Sou de há muito um quase incondicional admirador do futebolista nórdico, não pelo virtuosismo, como se percebe, mas pela mentalidade, foco, espírito de equipa, entrega competitiva. Regra geral, o futebolista nórdico bebe muito da cultura do futebol britânico e cresce com o mais autêntico espírito do association, ou seja, é formado como jogador para dar tudo o que tem a pensar na equipa e não a pensar nele próprio.
Viktor Gyokeres é, até ao momento (a par de João Neves), o melhor jogador do nosso campeonato, um avançado que consegue, ao mesmo tempo, ser poderoso do ponto de vista atlético e ter surpreendente mobilidade, é forte no jogo aéreo e no remate, tanto é eficaz de costas para a baliza como a atacar a profundidade, e sabe como usar o corpo para proteger a bola sempre que lhe falta, por exemplo, alguma daquela mais distinta qualidade técnica dos latinos.
Foi uma grande contratação do Sporting e sublinho que os números (16 golos em 19 jogos até agora) estão longe de explicar tudo o que vale para a equipa de Rúben Amorim.
João Neves
Parecem-me esgotadas todas as qualificações, e todos os adjetivos, para definir o jovem que Roger Schmidt tornou titular do Benfica, em abril deste ano, num jogo da Liga, com o Estoril.
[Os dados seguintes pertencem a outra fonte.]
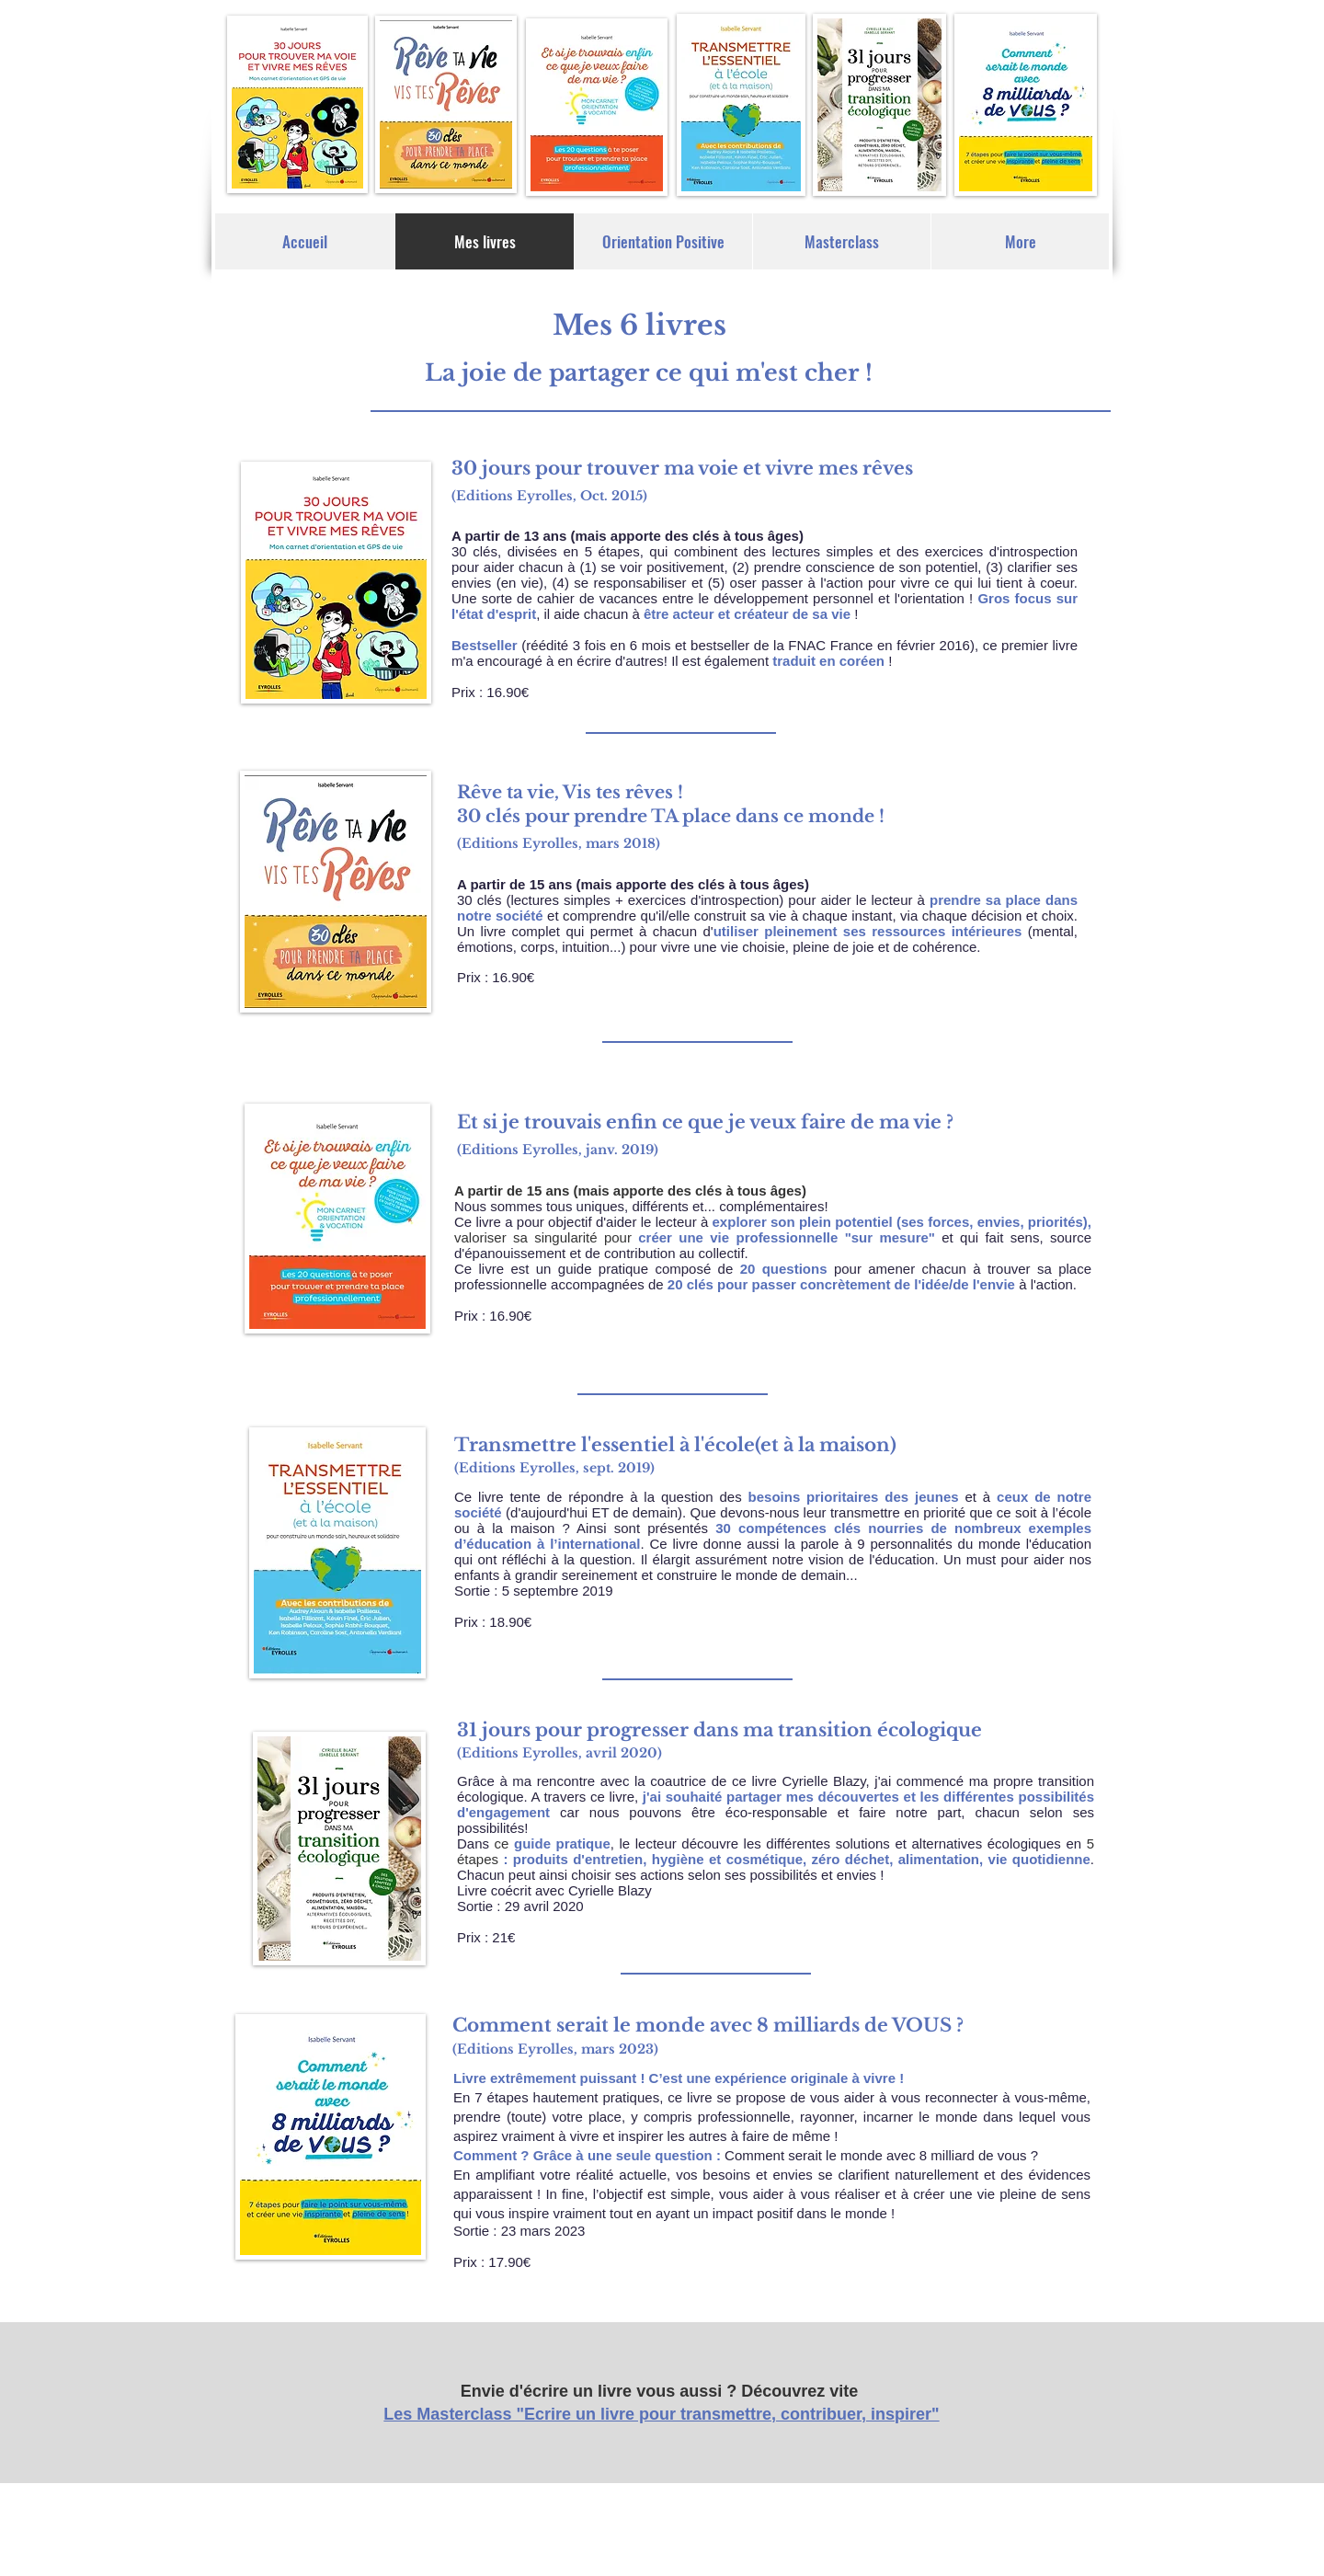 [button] (663, 241) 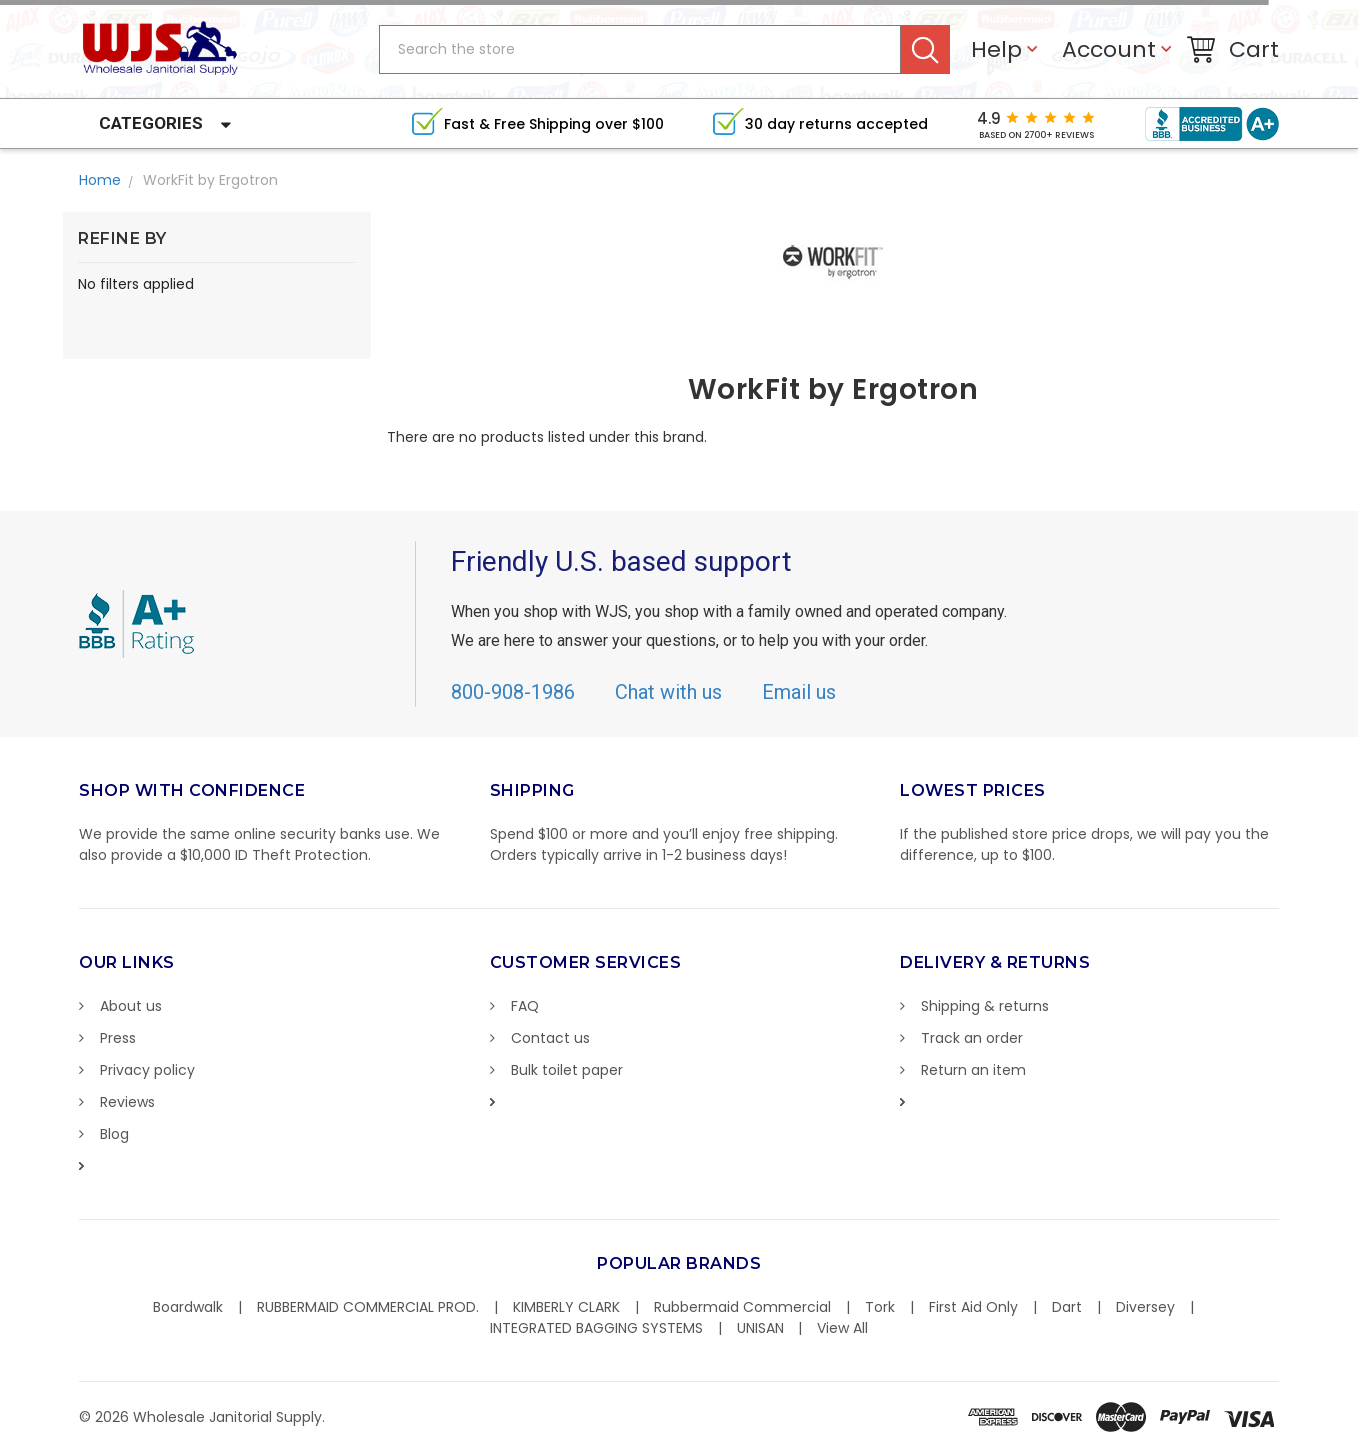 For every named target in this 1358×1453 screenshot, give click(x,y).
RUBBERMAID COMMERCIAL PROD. (368, 1307)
João Neves (a par de Gyokeres) é, até ao momento, o melhor jogador do campeonato, e esse, creio, é mesmo o melhor elogio que se lhe pode fazer. Como Gyokeres, também Neves teve um impacto brutal na equipa do Benfica e hoje, garantidamente, já ninguém imagina o jogo das águias sem ele.
Aos 19 anos, e em poucos meses de competição ao mais alto nível (que já o levou ao título de campeão nacional, à Liga dos Campeões e à Seleção Nacional), João Neves é um verdadeiro Golias no corpo de David, um gigante em cada jogo e pelo que dá, pelo que mostra ser, pelo espírito que tem, bem merece o que está a viver e todos os elogios que até agora lhe foram dirigidos.
Cristiano Ronaldo
A menos de dois meses de completar 39 anos, ninguém consegue imaginar até onde chegará ainda o fenómeno Cristiano Ronaldo. Fecha 2023 como o maior goleador do ano, com 53 golos em 58 jogos, seguido de Mbappé (52 em 53 jogos), Kane (52 em 57 jogos) e Haaland (50 golos em 60 jogos). Vale o que vale, tendo em conta que Cristiano joga na Arábia Saudita e os outros em França Alemanha e Inglaterra. Mas nem o futebol, na Liga saudita, é assim tão pouco competitivo (como podemos ir confirmando), nem os rivais de Ronaldo têm, como ele, 38 anos!!!
Chegam-me, entretanto, através de alguns leitores, dúvidas sobre o real valor dos 53 golos de Cristiano Ronaldo comparativamente com o número de grandes penalidades que concretiza. Pois bem, dizem as estatísticas o seguinte: dos 53 golos de Cristiano, 14 foram de penálti; dos 52 golos de Mbappé, 12 foram de penálti; dos 52 golos de Harry Kane, 11 foram de penálti; dos 50 golos de Haaland, 12 foram de penálti. Números muito próximos, portanto, uns dos outros. Será, assim, justo diminuir mais este notável registo de Cristiano Ronaldo? Ele não é só o goleador do ano; é, por todas as razões e mais uma, das grandes figuras de 2023, como foi, quase sempre, aliás, dos últimos 20 anos.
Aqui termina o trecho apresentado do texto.